COVID-19 is a pneumonia-causing illness that infects the respiratory tract. According to the Center for Disease Control (CDC), COVID-19 spreads mainly through close contact between people through respiratory droplets produced when an infected person coughs or sneezes. Since the outbreak, there has been an increase in harassment and violence of Asians and Asian Americans. According to San Francisco State Asian American Studies department’s reporting center of hate crimes, there are 100 bias reports daily and a total of 1,200 reported since March 19th.
The anti-asian violence is rooted in a longer history of stereotypes that have associated people of color with disease. In 1878, Dr. Hugh Toland of the San Francisco Board of Health wrote an article, “How the Chinese Women Are Infusing a Poison into the Anglo-Saxon Blood”, which contended that Chinese prostitutes carried syphilis that was far more potent than that of the average American prostitute. This fear mongering informed Congress’ passage of the Chinese Exclusion Act, which banned the travel of Chinese laborers to the U.S. In 1982, the CDC notoriously classified Haitians as an AIDS “risk group”, which paved the way for the indefinite imprisonment of Haitian refugees in Guantanamo Bay that would begin in the early 1990s. Haitians remain the only national group in the “Four H” group of risk factors for AIDS which include homosexuals, heroin users, and hemophiliacs. These responses to COVID-19 not only highlight consequences of historical narratives emphasizing troubling associations between race and disease, but also reveals the legal and policy ramifications of racialized violence.
We still feel the weight of anti-asian and anti-black violence. It hangs in the misplaced xenophobic fear that has spread faster than the virus, igniting harassment and physical violence against Asians in classrooms, in neighborhoods, and on public transit. It lurks in the plots of white supremacists and neo-Nazis who are planning to start biological warfare, stating that it is their “obligation” to spread the coronavirus by spraying saliva from bottles at police and non-White people. It surfaces in the aggression of passersby who, like members of the Trump administration, spew epithets (“Kung Fu Flu” and “China Virus”) that erroneously label the virus. We know far too well that this bigotry kills people of color. The violence of racism and inequality rests in the disproportionate deaths of Black and Latinx folks, many of whom lack the basic resource necessary to survive on a daily basis. Also receiving inferior care from doctors who are less likely to refer Black people for testing when they visit a clinic with COVID-19 symptoms.
In growing anti-immigration rhetoric and raids by the U.S. Immigration and Customs Enforcement (ICE) which has over 35,000 immigrants in detention centers with poor conditions that make COVID-19 spread fast. In recent suggestions that a potential vaccine for coronavirus be tested on people in Africa, which harkens back to a long history of scientific racism and medical exploitation.In the disproportionate rates of COVID-19 in Native communities as they also face recent attacks to “disestablish” the Mashpee Wampanoag and take away its sacred land.
An abolitionist response in these times must actively challenge the logics of racialized violence as we harness the strength of communal spirit and organized protest.

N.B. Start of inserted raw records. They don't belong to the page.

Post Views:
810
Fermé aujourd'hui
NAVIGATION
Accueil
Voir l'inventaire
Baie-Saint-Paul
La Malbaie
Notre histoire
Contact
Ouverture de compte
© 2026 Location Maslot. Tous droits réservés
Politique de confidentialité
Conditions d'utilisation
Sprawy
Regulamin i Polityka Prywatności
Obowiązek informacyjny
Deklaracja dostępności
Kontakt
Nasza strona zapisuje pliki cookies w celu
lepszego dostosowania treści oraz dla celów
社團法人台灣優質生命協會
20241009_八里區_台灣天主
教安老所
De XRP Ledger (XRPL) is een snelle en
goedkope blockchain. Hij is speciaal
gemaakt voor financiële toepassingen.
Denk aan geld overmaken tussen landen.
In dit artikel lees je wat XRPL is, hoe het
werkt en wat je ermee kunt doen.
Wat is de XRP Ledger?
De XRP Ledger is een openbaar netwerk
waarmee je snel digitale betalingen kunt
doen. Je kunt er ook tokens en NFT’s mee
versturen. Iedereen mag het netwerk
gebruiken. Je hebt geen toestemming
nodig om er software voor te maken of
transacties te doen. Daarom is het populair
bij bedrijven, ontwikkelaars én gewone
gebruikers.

This involves mutual aid collectives helping with groceries, medications, childcare and plumbing or electrical. As well as community care groups that serve the homeless, disabled, and marginalized which exchange food, rides, and crucial services. It must include advocacy for full pay and care of those who are still on the job-grocery-store clerks, food service workers, home-care workers, janitors, delivery drivers, doctors nursing-aides. It must disrupt the “pending state sanctioned executions” of incarcerated people living in poor conditions without preventative personal hygiene materials for people behind bars and for correctional officers.
In these times, we must draw on the leadership of the incarcerated and formerly incarcerated such as HIV-positive activists like Katrina Haslip and Laura Whitehorn whose organizing work developed tailored care strategies as it challenged medical neglect and the criminalization of their communities in the 1980s and 1990s. These coalitions developed among not only countered systemic abuse within and beyond prison walls and jail houses, but also provided a template for healing and racial justice amidst the deliberate indifference to the health of marginalized people.
These concerted efforts to care for the most vulnerable among us and to deconstruct individualism while isolating, must accompany transformations of political and economic structures that drive anti-asian and anti-black racism.
This is the only way we can all survive this pandemic in a racist and xenophobic world.